ENTRIES SHOWN:
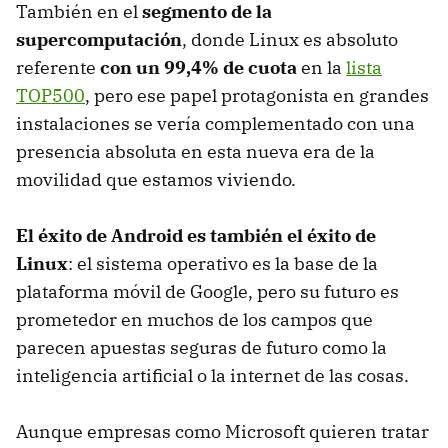
También en el
segmento de la
supercomputación
, donde Linux es absoluto
referente
con un 99,4% de cuota
en la
lista
TOP500
, pero ese papel protagonista en grandes
instalaciones se vería complementado con una
presencia absoluta en esta nueva era de la
movilidad que estamos viviendo.
El éxito de Android es también el éxito de
Linux
: el sistema operativo es la base de la
plataforma móvil de Google, pero su futuro es
prometedor en muchos de los campos que
parecen apuestas seguras de futuro como la
inteligencia artificial o la internet de las cosas.
Aunque empresas como Microsoft quieren tratar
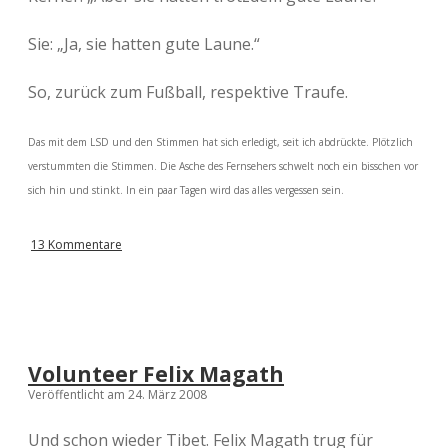
Sie: „Ja, sie hatten gute Laune.“
So, zurück zum Fußball, respektive Traufe.
Das mit dem LSD und den Stimmen hat sich erledigt, seit ich abdrückte. Plötzlich
verstummten die Stimmen. Die Asche des Fernsehers schwelt noch ein bisschen vor
sich hin und stinkt. In ein paar Tagen wird das alles vergessen sein.
13 Kommentare
Volunteer Felix Magath
Veröffentlicht am 24. März 2008
Und schon wieder Tibet. Felix Magath trug für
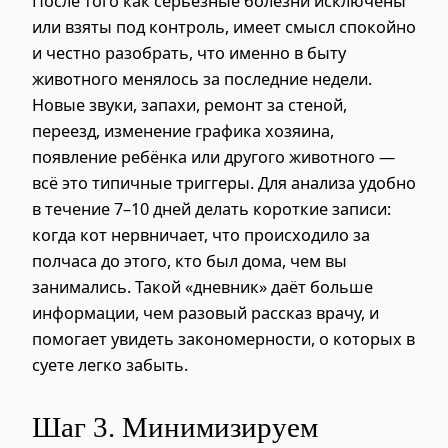
После того как серьёзные болезни исключены
или взяты под контроль, имеет смысл спокойно
и честно разобрать, что именно в быту
животного менялось за последние недели.
Новые звуки, запахи, ремонт за стеной,
переезд, изменение графика хозяина,
появление ребёнка или другого животного —
всё это типичные триггеры. Для анализа удобно
в течение 7–10 дней делать короткие записи:
когда кот нервничает, что происходило за
полчаса до этого, кто был дома, чем вы
занимались. Такой «дневник» даёт больше
информации, чем разовый рассказ врачу, и
помогает увидеть закономерности, о которых в
суете легко забыть.
Шаг 3. Минимизируем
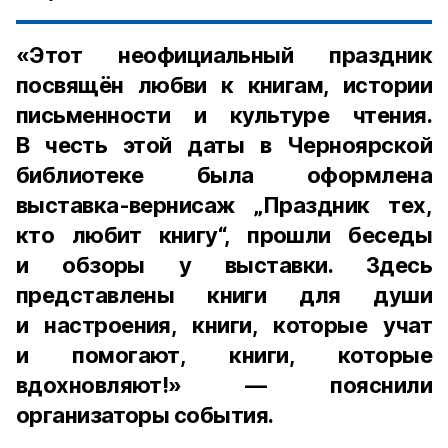
«Этот неофициальный праздник
посвящён любви к книгам, истории
письменности и культуре чтения.
В честь этой даты в Черноярской
библиотеке была оформлена
выставка-вернисаж „Праздник тех,
кто любит книгу“, прошли беседы
и обзоры у выставки. Здесь
представлены книги для души
и настроения, книги, которые учат
и помогают, книги, которые
вдохновляют!» — пояснили
организаторы события.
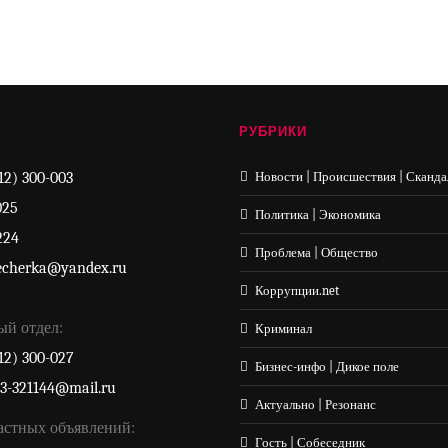
РУБРИКИ
12) 300-003
Новости | Происшествия | Сканда
025
Политика | Экономика
224
Проблема | Общество
echerka@yandex.ru
Коррупции.net
ый отдел:
Криминал
12) 300-027
Бизнес-инфо | Дикое поле
33-321144@mail.ru
Актуально | Резонанс
астных объявлений:
Гость | Собеседник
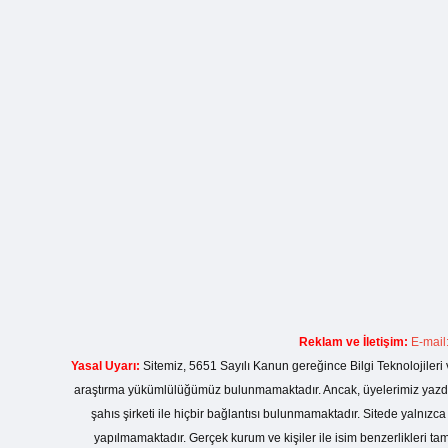
Reklam ve İletişim:
E-mail
Yasal Uyarı:
Sitemiz, 5651 Sayılı Kanun gereğince Bilgi Teknolojileri 
araştırma yükümlülüğümüz bulunmamaktadır. Ancak, üyelerimiz yazdıkla
şahıs şirketi ile hiçbir bağlantısı bulunmamaktadır. Sitede yalnızc
yapılmamaktadır. Gerçek kurum ve kişiler ile isim benzerlikleri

TASK DESCRIPTION:
The response must match the data line for line, from its first line through the line with "Aunque empresas como Microsoft quieren tratar", inclusive, and must leave out the pictures.

ANSWER TO THE EXERCISE:
También en el
segmento de la
supercomputación
, donde Linux es absoluto
referente
con un 99,4% de cuota
en la
lista
TOP500
, pero ese papel protagonista en grandes
instalaciones se vería complementado con una
presencia absoluta en esta nueva era de la
movilidad que estamos viviendo.
El éxito de Android es también el éxito de
Linux
: el sistema operativo es la base de la
plataforma móvil de Google, pero su futuro es
prometedor en muchos de los campos que
parecen apuestas seguras de futuro como la
inteligencia artificial o la internet de las cosas.
Aunque empresas como Microsoft quieren tratar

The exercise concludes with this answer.